__Brief__
Where a line in the records below contains the string "world", tally it; give only the final number.

__Data for review__
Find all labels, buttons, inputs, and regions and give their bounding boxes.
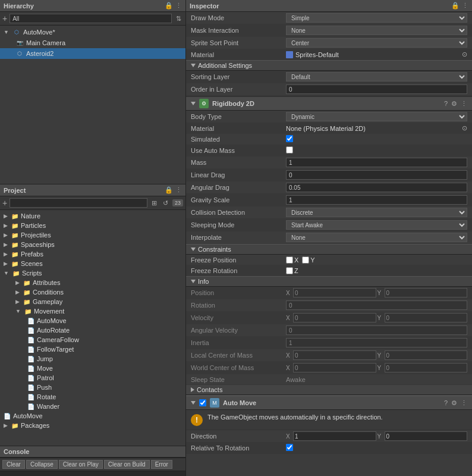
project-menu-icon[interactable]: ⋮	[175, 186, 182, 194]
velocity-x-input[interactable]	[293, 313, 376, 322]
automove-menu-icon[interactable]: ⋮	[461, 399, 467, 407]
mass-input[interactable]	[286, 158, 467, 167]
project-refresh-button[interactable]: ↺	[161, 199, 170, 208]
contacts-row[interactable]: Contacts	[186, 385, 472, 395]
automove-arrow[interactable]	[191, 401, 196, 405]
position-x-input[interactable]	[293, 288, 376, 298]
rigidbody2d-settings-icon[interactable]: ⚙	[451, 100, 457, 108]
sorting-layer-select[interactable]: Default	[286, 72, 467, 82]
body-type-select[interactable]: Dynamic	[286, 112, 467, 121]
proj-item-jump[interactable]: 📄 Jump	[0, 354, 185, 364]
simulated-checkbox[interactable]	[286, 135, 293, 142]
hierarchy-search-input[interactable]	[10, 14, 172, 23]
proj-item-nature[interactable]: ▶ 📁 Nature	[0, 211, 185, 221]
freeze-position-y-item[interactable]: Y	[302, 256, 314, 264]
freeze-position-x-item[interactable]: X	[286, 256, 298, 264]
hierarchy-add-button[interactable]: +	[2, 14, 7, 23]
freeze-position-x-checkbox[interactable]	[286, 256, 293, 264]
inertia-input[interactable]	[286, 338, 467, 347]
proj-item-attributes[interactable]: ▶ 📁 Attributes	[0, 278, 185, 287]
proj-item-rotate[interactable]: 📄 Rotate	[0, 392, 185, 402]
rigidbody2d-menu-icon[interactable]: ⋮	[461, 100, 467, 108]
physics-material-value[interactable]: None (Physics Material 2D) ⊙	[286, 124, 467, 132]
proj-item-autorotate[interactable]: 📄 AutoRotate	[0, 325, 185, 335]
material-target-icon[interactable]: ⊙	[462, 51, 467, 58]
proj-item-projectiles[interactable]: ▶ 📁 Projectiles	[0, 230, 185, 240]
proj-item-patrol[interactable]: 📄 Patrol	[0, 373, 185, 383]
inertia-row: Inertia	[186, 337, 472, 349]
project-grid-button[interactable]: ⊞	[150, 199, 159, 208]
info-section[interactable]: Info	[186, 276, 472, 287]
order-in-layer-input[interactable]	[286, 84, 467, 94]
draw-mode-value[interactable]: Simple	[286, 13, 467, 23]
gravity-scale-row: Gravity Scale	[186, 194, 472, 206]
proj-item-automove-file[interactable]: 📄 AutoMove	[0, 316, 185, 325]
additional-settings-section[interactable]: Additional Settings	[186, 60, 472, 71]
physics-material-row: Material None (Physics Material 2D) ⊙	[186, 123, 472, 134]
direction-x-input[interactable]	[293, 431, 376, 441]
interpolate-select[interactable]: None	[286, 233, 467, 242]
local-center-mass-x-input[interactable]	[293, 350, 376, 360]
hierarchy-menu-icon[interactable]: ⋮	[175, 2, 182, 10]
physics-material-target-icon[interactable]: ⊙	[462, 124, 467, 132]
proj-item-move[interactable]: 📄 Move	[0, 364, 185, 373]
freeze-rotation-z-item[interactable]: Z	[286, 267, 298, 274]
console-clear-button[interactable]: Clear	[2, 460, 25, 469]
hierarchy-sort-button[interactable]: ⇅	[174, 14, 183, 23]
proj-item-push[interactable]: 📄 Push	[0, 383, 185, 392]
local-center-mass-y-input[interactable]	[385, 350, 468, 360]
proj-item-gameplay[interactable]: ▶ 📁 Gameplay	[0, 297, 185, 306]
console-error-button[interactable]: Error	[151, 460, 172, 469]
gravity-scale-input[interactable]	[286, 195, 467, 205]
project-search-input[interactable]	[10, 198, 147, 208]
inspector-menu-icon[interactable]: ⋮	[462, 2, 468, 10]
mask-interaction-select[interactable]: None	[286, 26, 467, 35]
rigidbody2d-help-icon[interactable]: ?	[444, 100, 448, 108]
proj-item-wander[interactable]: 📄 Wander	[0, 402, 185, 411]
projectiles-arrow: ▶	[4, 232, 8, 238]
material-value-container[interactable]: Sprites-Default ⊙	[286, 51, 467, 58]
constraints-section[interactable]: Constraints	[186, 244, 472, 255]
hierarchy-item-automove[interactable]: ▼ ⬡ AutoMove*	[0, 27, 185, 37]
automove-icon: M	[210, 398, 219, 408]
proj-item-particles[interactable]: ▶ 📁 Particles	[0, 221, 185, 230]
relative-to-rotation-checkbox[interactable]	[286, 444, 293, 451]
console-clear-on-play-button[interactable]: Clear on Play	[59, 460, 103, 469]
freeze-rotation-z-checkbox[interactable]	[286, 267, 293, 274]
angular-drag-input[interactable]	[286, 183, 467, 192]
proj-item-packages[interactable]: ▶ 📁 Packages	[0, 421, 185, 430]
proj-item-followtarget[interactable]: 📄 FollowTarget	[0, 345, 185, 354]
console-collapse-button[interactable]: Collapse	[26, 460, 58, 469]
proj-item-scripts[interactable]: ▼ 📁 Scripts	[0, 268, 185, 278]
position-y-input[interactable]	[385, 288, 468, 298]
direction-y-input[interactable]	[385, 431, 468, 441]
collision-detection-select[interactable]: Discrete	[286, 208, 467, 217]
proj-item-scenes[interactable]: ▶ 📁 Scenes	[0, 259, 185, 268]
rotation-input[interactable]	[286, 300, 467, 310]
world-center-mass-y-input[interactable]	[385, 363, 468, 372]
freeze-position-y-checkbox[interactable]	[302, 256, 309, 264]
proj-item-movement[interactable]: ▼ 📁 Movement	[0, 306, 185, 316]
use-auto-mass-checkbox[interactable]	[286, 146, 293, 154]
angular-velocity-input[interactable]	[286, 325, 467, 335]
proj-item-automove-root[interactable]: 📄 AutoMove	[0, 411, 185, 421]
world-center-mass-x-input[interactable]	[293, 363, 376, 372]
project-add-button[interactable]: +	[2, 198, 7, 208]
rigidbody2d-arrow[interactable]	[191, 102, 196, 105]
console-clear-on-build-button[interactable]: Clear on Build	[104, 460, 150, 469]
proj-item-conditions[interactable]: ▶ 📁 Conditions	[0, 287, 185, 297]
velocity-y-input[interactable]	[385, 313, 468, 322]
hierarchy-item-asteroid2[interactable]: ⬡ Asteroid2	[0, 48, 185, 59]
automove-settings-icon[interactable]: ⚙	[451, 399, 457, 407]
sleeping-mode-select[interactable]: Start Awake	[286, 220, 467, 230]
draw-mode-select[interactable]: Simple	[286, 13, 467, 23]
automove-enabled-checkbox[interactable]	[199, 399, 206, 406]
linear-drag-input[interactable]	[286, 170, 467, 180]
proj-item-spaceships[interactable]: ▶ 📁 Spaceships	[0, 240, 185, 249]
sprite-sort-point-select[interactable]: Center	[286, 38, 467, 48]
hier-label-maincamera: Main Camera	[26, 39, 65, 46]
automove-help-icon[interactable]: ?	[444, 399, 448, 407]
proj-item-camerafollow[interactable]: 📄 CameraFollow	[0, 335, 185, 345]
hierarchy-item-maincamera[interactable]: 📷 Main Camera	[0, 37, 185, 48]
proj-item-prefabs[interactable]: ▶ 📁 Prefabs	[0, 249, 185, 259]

__Exercise output__
2